We performed a prospectively randomized, double-blind, placebo-controlled assessment of the impact of pharmacological T supplementation on GH responses to randomly ordered separate-day injections of recombinant human IGF-I doses of 0, 1.0, 1.5, and 2.0 mg/m(2).
Deconvolution and approximate entropy analyses of pulsatile, basal, and entropic (pattern-sensitive) modes of GH secretion were conducted.
Recombinant human IGF-I injections 1) elevated mean and peak serum IGF-I concentrations dose-dependently (both P < 0.001); 2) suppressed pulsatile GH secretion (P = 0.003), burst mass (P = 0.025), burst number (P = 0.005), interpulse variability (P = 0.032), and basal GH secretion (P = 0.009); and 3) increased secretory pattern regularity (P = 0.020).

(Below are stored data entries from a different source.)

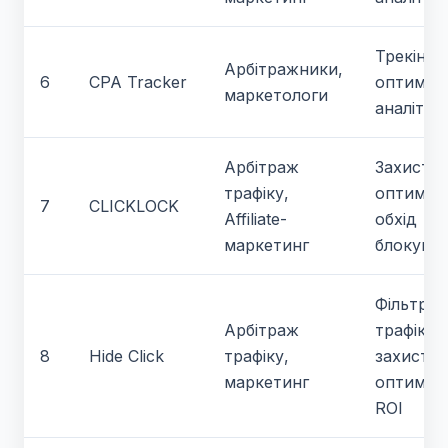
Трекінг,
Арбітражники,
6
CPA Tracker
оптиміза
маркетологи
аналітик
Арбітраж
Захист,
трафіку,
оптиміза
7
CLICKLOCK
Affiliate-
обхід
маркетинг
блокува
Фільтрац
Арбітраж
трафіку,
8
Hide Click
трафіку,
захист,
маркетинг
оптиміза
ROI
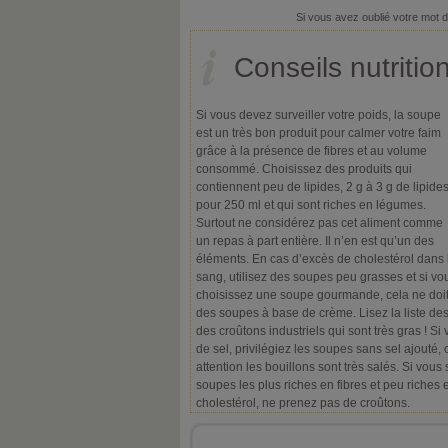
Si vous avez oublié votre mot 
Conseils nutritio
Si vous devez surveiller votre poids, la soupe
est un très bon produit pour calmer votre faim
grâce à la présence de fibres et au volume
consommé. Choisissez des produits qui
contiennent peu de lipides, 2 g à 3 g de lipide
pour 250 ml et qui sont riches en légumes.
Surtout ne considérez pas cet aliment comme
un repas à part entière. Il n’en est qu’un des
éléments. En cas d’excès de cholestérol dans 
sang, utilisez des soupes peu grasses et si vo
choisissez une soupe gourmande, cela ne doit
des soupes à base de crème. Lisez la liste des 
des croûtons industriels qui sont très gras ! Si
de sel, privilégiez les soupes sans sel ajouté, 
attention les bouillons sont très salés. Si vous
soupes les plus riches en fibres et peu riches
cholestérol, ne prenez pas de croûtons.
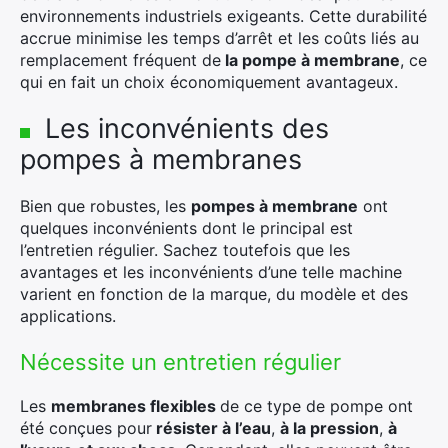
environnements industriels exigeants. Cette durabilité
accrue minimise les temps d’arrêt et les coûts liés au
remplacement fréquent de
la pompe à membrane
, ce
qui en fait un choix économiquement avantageux.
Les inconvénients des
pompes à membranes
Bien que robustes, les
pompes à membrane
ont
quelques inconvénients dont le principal est
l’entretien régulier. Sachez toutefois que les
avantages et les inconvénients d’une telle machine
varient en fonction de la marque, du modèle et des
applications.
Nécessite un entretien régulier
Les
membranes flexibles
de ce type de pompe ont
été conçues pour
résister à l’eau
,
à la pression
,
à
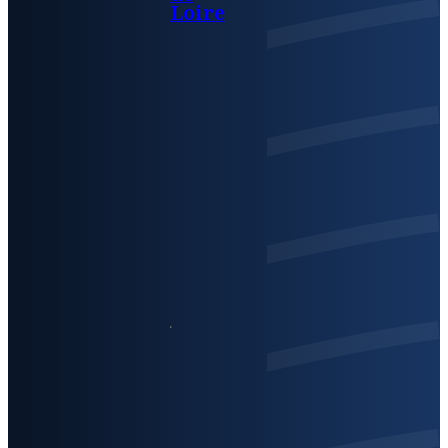
Loire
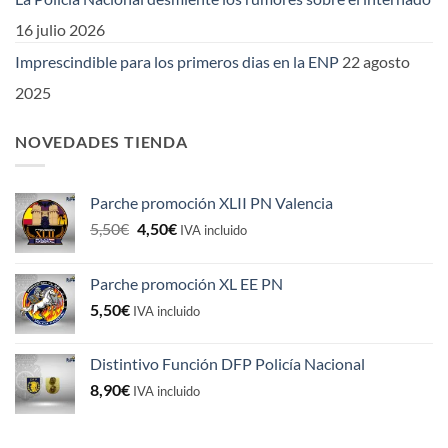
16 julio 2026
Imprescindible para los primeros dias en la ENP
22 agosto
2025
NOVEDADES TIENDA
Parche promoción XLII PN Valencia
El
El
5,50
€
4,50
€
IVA incluido
precio
precio
original
actual
Parche promoción XL EE PN
era:
es:
5,50
€
5,50€.
4,50€.
IVA incluido
Distintivo Función DFP Policía Nacional
8,90
€
IVA incluido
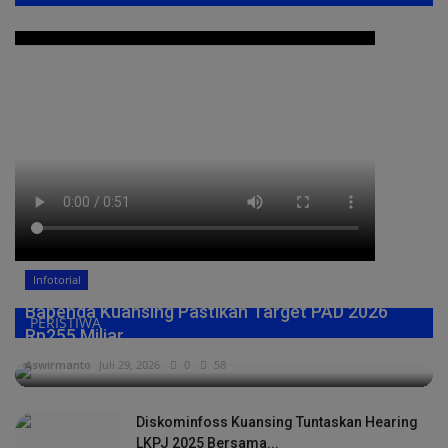
Infotorial
Bapenda Kuansing Pastikan Target PAD 2026
PERISTIWA
Rp255 Miliar,...
Aswirmanto
Juli 29, 2026
0
58
Diskominfoss Kuansing Tuntaskan Hearing
LKPJ 2025 Bersama...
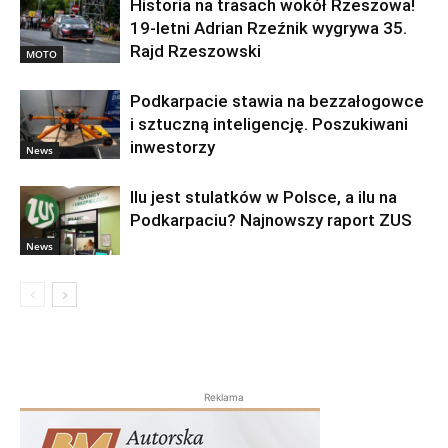
Historia na trasach wokół Rzeszowa!
19-letni Adrian Rzeźnik wygrywa 35.
Rajd Rzeszowski
MOTO
Podkarpacie stawia na bezzałogowce
i sztuczną inteligencję. Poszukiwani
inwestorzy
News
Ilu jest stulatków w Polsce, a ilu na
Podkarpaciu? Najnowszy raport ZUS
News
Reklama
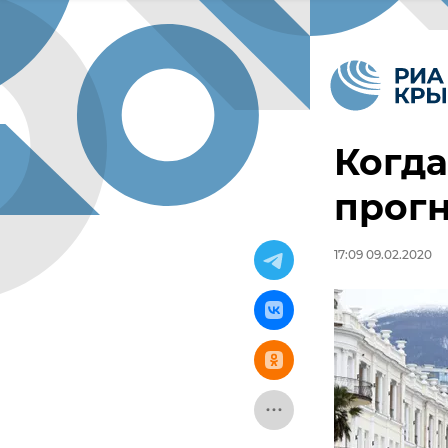
Когда
прогн
17:09 09.02.2020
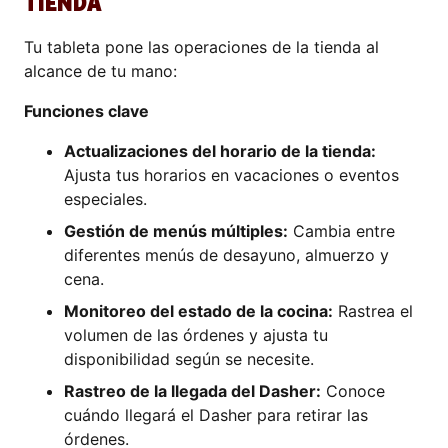
TIENDA
Tu tableta pone las operaciones de la tienda al
alcance de tu mano:
Funciones clave
Actualizaciones del horario de la tienda:
Ajusta tus horarios en vacaciones o eventos
especiales.
Gestión de menús múltiples:
Cambia entre
diferentes menús de desayuno, almuerzo y
cena.
Monitoreo del estado de la cocina:
Rastrea el
volumen de las órdenes y ajusta tu
disponibilidad según se necesite.
Rastreo de la llegada del Dasher:
Conoce
cuándo llegará el Dasher para retirar las
órdenes.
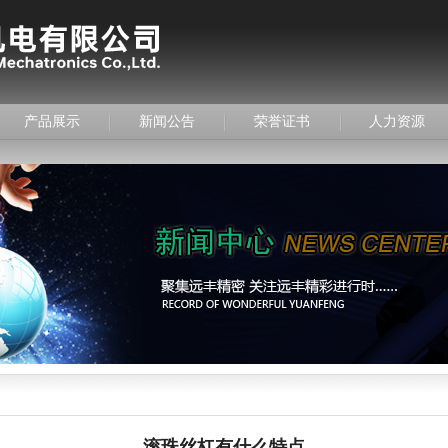
产品展示
新闻公告
荣誉证书
人力资源
滚珠丝杠有什么特点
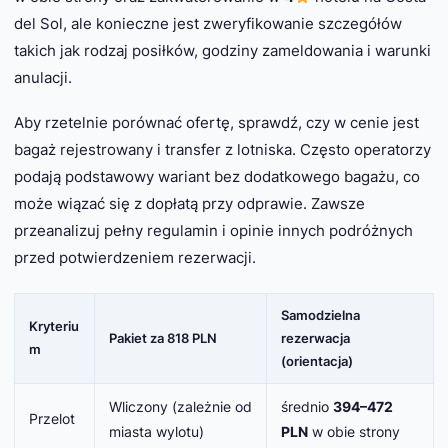
del Sol, ale konieczne jest zweryfikowanie szczegółów
takich jak rodzaj posiłków, godziny zameldowania i warunki
anulacji.
Aby rzetelnie porównać ofertę, sprawdź, czy w cenie jest
bagaż rejestrowany i transfer z lotniska. Często operatorzy
podają podstawowy wariant bez dodatkowego bagażu, co
może wiązać się z dopłatą przy odprawie. Zawsze
przeanalizuj pełny regulamin i opinie innych podróżnych
przed potwierdzeniem rezerwacji.
Samodzielna
Kryteriu
Pakiet za 818 PLN
rezerwacja
m
(orientacja)
Wliczony (zależnie od
średnio
394–472
Przelot
miasta wylotu)
PLN
w obie strony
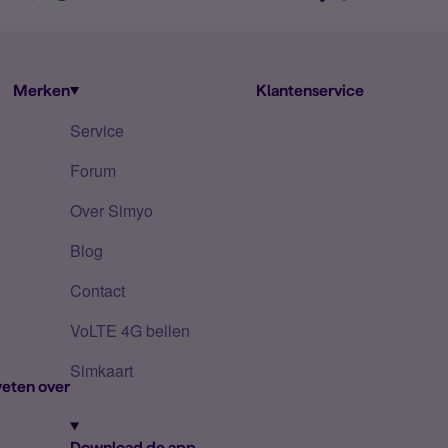
Merken
Klantenservice
Service
Forum
Over Simyo
Blog
Contact
VoLTE 4G bellen
Simkaart
eten over
Download de app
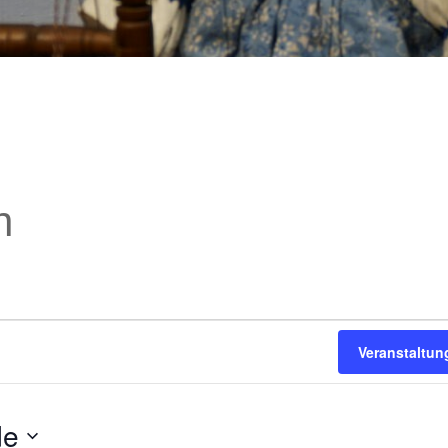
n
Veranstaltu
de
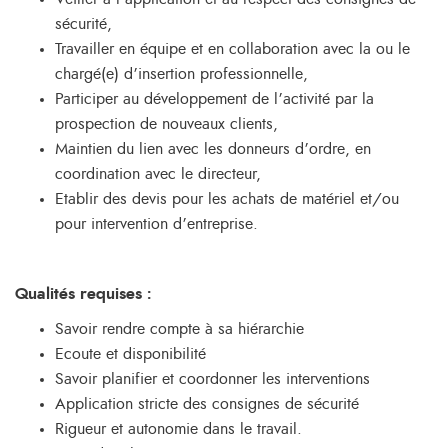
sécurité,
Travailler en équipe et en collaboration avec la ou le
chargé(e) d’insertion professionnelle,
Participer au développement de l’activité par la
prospection de nouveaux clients,
Maintien du lien avec les donneurs d’ordre, en
coordination avec le directeur,
Etablir des devis pour les achats de matériel et/ou
pour intervention d’entreprise.
Qualités requises
:
Savoir rendre compte à sa hiérarchie
Ecoute et disponibilité
Savoir planifier et coordonner les interventions
Application stricte des consignes de sécurité
Rigueur et autonomie dans le travail.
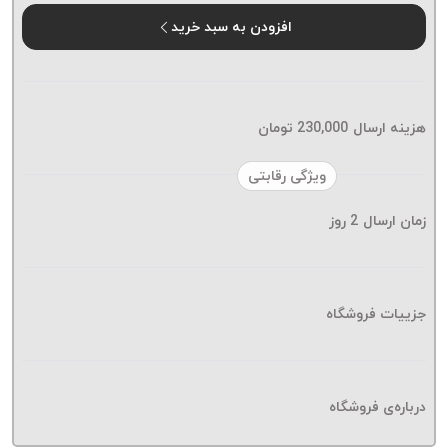
موم پی
افزودن به سبد خرید
پلاس
PPLUS
نخ
بافت
هزینه ارسال
230,000
تومان
بدون
موم
ویژگی رقابتی
زتا
KORD
زمان ارسال
2
روز
ZETA
نخ
بافت
جزییات فروشگاه
بدون
موم
امگا
OMEGA
درباره‌ی فروشگاه
نخ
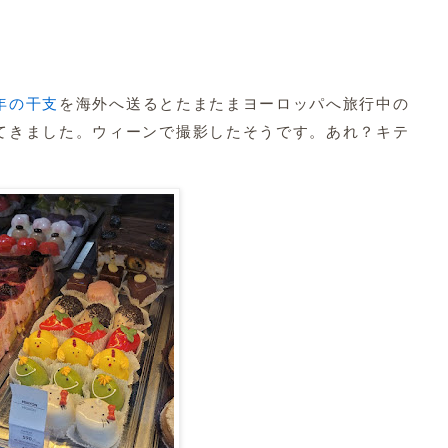
年の干支
を海外へ送るとたまたまヨーロッパへ旅行中の
てきました。ウィーンで撮影したそうです。あれ？キテ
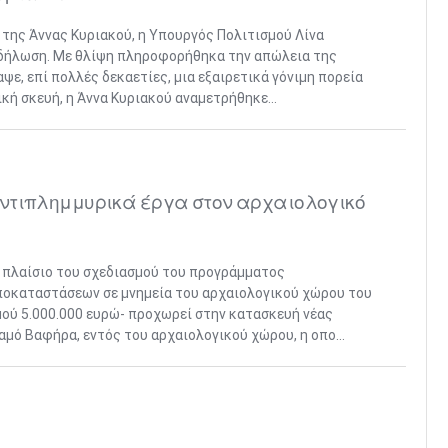
της Άννας Κυριακού, η Υπουργός Πολιτισμού Λίνα
δήλωση. Με θλίψη πληροφορήθηκα την απώλεια της
αψε, επί πολλές δεκαετίες, μια εξαιρετικά γόνιμη πορεία
κή σκευή, η Άννα Κυριακού αναμετρήθηκε...
ντιπλημμυρικά έργα στον αρχαιολογικό
 πλαίσιο του σχεδιασμού του προγράμματος
ποκαταστάσεων σε μνημεία του αρχαιολογικού χώρου του
ού 5.000.000 ευρώ- προχωρεί στην κατασκευή νέας
μό Βαφήρα, εντός του αρχαιολογικού χώρου, η οπο...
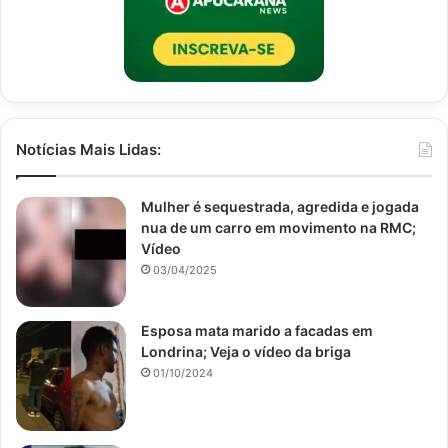
Notícias Mais Lidas:
Mulher é sequestrada, agredida e jogada
nua de um carro em movimento na RMC;
Vídeo
03/04/2025
Esposa mata marido a facadas em
Londrina; Veja o vídeo da briga
01/10/2024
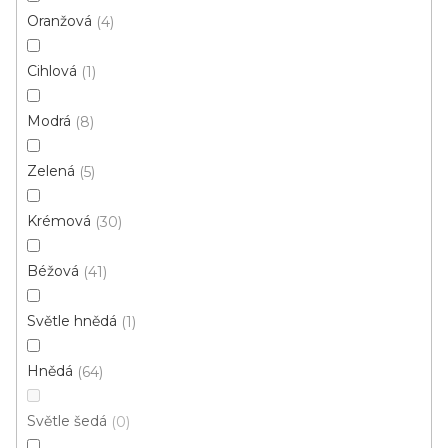
s
Oranžová
4
p
Ř
Cihlová
1
r
Řadit podle:
Doporučujeme
a
o
z
Modrá
8
d
e
u
Prémiová kvalita
n
Zelená
5
k
í
t
p
Krémová
30
ů
r
o
Béžová
41
d
u
Světle hnědá
1
k
t
Hnědá
64
ů
Světle šedá
0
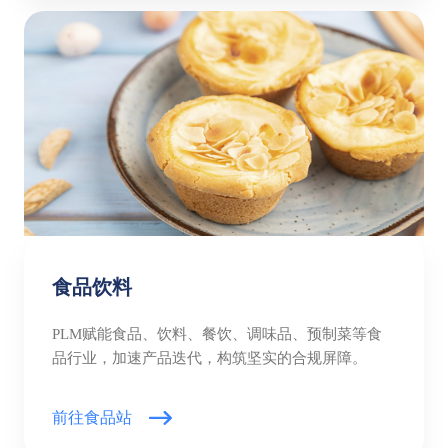
食品饮料
PLM赋能食品、饮料、餐饮、调味品、预制菜等食
品行业，加速产品迭代，构筑坚实的合规屏障。
前往食品站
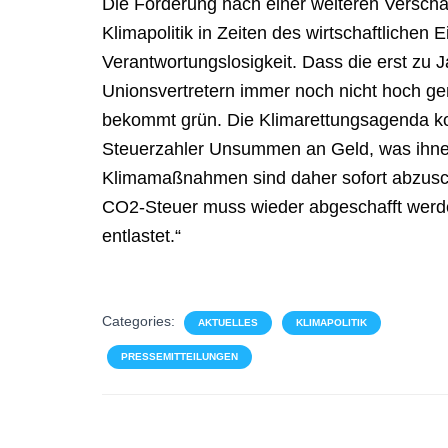
Die Forderung nach einer weiteren Versch
Klimapolitik in Zeiten des wirtschaftlichen 
Verantwortungslosigkeit. Dass die erst zu
Unionsvertretern immer noch nicht hoch gen
bekommt grün. Die Klimarettungsagenda kos
Steuerzahler Unsummen an Geld, was ihnen 
Klimamaßnahmen sind daher sofort abzuscha
CO2-Steuer muss wieder abgeschafft werden
entlastet.“
Categories:
AKTUELLES
KLIMAPOLITIK
PRESSEMITTEILUNGEN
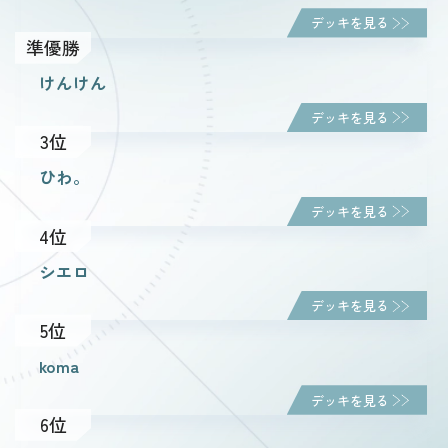
デッキを見る
準優勝
ルール・Q&A
けんけん
デッキを見る
ショップ
3位
ひわ。
デッキを見る
4位
シエロ
デッキを見る
5位
koma
デッキを見る
6位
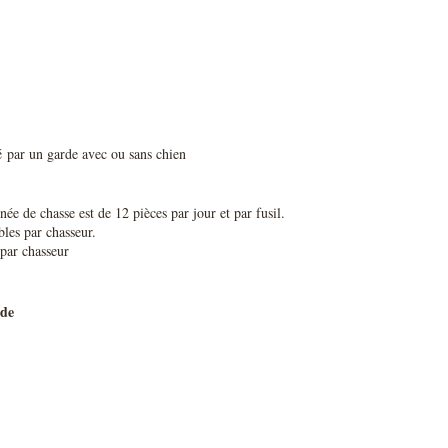
é par un garde avec ou sans chien
e de chasse est de 12 pièces par jour et par fusil.
bles par chasseur.
 par chasseur
nde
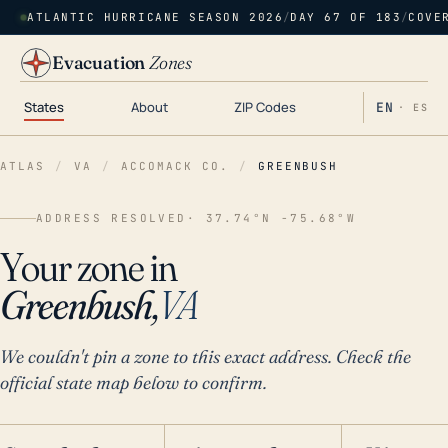
ATLANTIC HURRICANE SEASON 2026
/
DAY 67 OF 183
/
COVE
Evacuation
Zones
States
About
ZIP Codes
EN
· ES
ATLAS
/
VA
/
ACCOMACK CO.
/
GREENBUSH
ADDRESS RESOLVED
· 37.74°N -75.68°W
Your zone in
Greenbush,
VA
We couldn't pin a zone to this exact address. Check the
official state map below to confirm.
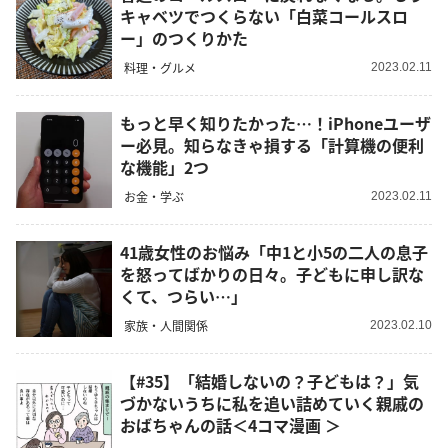
キャベツでつくらない「白菜コールスロ
ー」のつくりかた
料理・グルメ
2023.02.11
もっと早く知りたかった…！iPhoneユーザ
ー必見。知らなきゃ損する「計算機の便利
な機能」2つ
お金・学ぶ
2023.02.11
41歳女性のお悩み「中1と小5の二人の息子
を怒ってばかりの日々。子どもに申し訳な
くて、つらい…」
家族・人間関係
2023.02.10
【#35】「結婚しないの？子どもは？」気
づかないうちに私を追い詰めていく親戚の
おばちゃんの話＜4コマ漫画 ＞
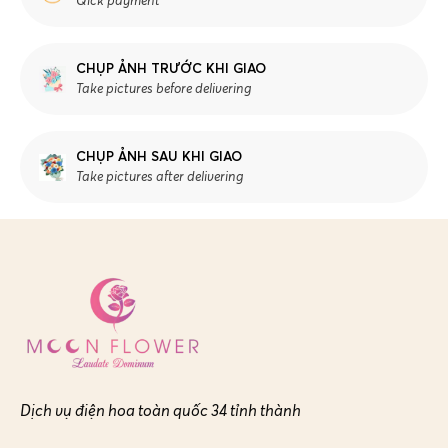
Qick payment
CHỤP ẢNH TRƯỚC KHI GIAO
Take pictures before delivering
CHỤP ẢNH SAU KHI GIAO
Take pictures after delivering
Dịch vụ điện hoa toàn quốc 34 tỉnh thành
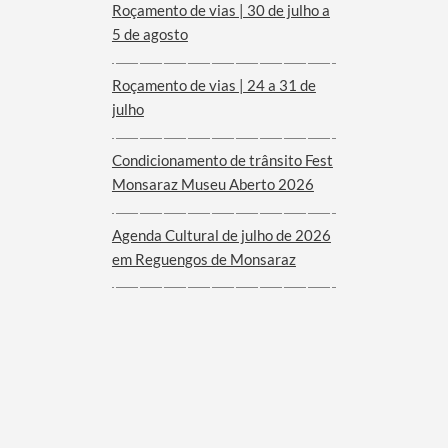
Roçamento de vias | 30 de julho a
5 de agosto
Roçamento de vias | 24 a 31 de
julho
Condicionamento de trânsito Fest
Monsaraz Museu Aberto 2026
Agenda Cultural de julho de 2026
em Reguengos de Monsaraz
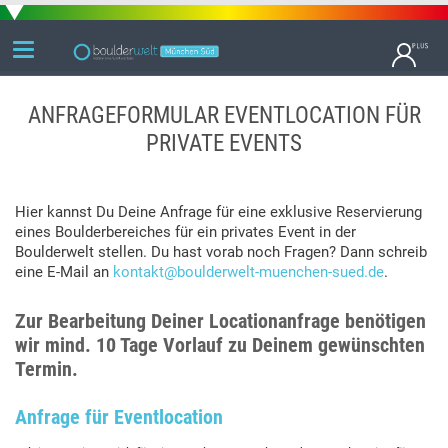
ANFRAGEFORMULAR EVENTLOCATION FÜR
PRIVATE EVENTS
Hier kannst Du Deine Anfrage für eine exklusive Reservierung
eines Boulderbereiches für ein privates Event in der
Boulderwelt stellen. Du hast vorab noch Fragen? Dann schreib
eine E-Mail an
kontakt@boulderwelt-muenchen-sued.de
.
Zur Bearbeitung Deiner Locationanfrage benötigen
wir mind. 10 Tage Vorlauf zu Deinem gewünschten
Termin.
Anfrage für Eventlocation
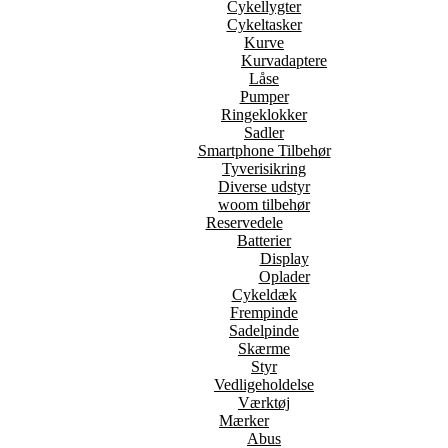
Cykellygter
Cykeltasker
Kurve
Kurvadaptere
Låse
Pumper
Ringeklokker
Sadler
Smartphone Tilbehør
Tyverisikring
Diverse udstyr
woom tilbehør
Reservedele
Batterier
Display
Oplader
Cykeldæk
Frempinde
Sadelpinde
Skærme
Styr
Vedligeholdelse
Værktøj
Mærker
Abus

T administration did not alter experimentally controlled IGF-I concentrations, but it elevated mean GH concentrations (P = 0.015) and stimulated pulsatile GH secretion (frequency P = 0.037, mass per burst P = 0.038). Compared with placebo, T attenuated exogenous IGF-I's inhibition of GH secretory-burst mass (P < 0.038) without restoring pulse number, basal secretion, or pattern regularity.
The capability of systemic T to mute IGF-I feedback on pulsatile GH secretion suggests a novel mechanism for augmenting GH production.
老年男性中脉冲式生长激素(GH)分泌减少。其因果机制尚不清楚。可能的原因包括内源性促分泌素的前馈(刺激)不足,以及由于年龄和/或相对雄激素缺乏导致的GH或胰岛素样生长因子-I(IGF-I)的过度反馈(抑制)。
对健康老年男性补充睾酮(T)将抑制IGF-I全身浓度的负反馈。
24名健康男性(年龄50至75岁;体重指数24至30kg/m²)参与了该研究。
我们进行了一项前瞻性随机、双盲、安慰剂对照评估,以研究药理剂量补充T对GH对随机安排的分日注射重组人生长激素释放激素(GHRH)剂量0、1.0、1.5和2.0mg/m²的反应的影响。
对GH分泌的脉冲式、基础式和熵式(模式敏感)模式进行反卷积和近似熵分析。
重组人生长激素释放激素(GHRH)注射1)使平均和峰值血清IGF-I浓度呈剂量依赖性升高(均P<0.001);2)抑制脉冲式GH分泌(P = 0.003)、脉冲簇质量(P = 0.025)、脉冲簇数量(P = 0.005)、脉冲间期变异性(P = 0.032)和基础GH分泌(P = 0.009);3)增加分泌模式规律性(P = 0.020)。给予T并未改变实验控制的IGF-I浓度,但升高了平均GH浓度(P = 0.015)并刺激了脉冲式GH分泌(频率P = 0.037,每次脉冲簇质量P = 0.038)。与安慰剂相比,T减弱了外源性IGF-I对GH分泌脉冲簇质量的抑制作用(P<0.038),但未恢复脉冲数量、基础分泌或模式规律性。
全身T减弱IGF-I对脉冲式GH分泌的反馈作用,提示了一种增加GH产生的新机制。